Top of Data

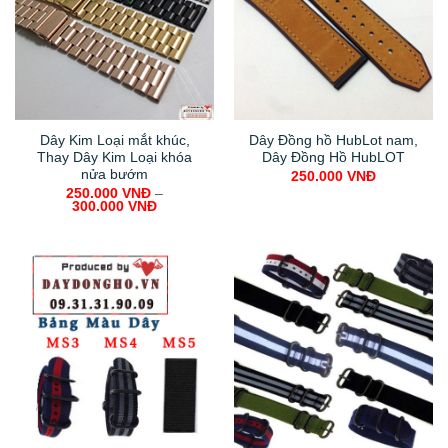
Dây Kim Loại mắt khúc,
Dây Đồng hồ HubLot nam,
Thay Dây Kim Loại khóa
Dây Đồng Hồ HubLOT
nửa bướm
250.000
VNĐ
250.000
VNĐ
–
300.000
VNĐ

Bottom of Data

» What you need to do
A faithful copy of the data above is wanted, with every image left out.

» The answer
Dây Kim Loại mắt khúc,
Dây Đồng hồ HubLot nam,
Thay Dây Kim Loại khóa
Dây Đồng Hồ HubLOT
nửa bướm
250.000
VNĐ
250.000
VNĐ
–
300.000
VNĐ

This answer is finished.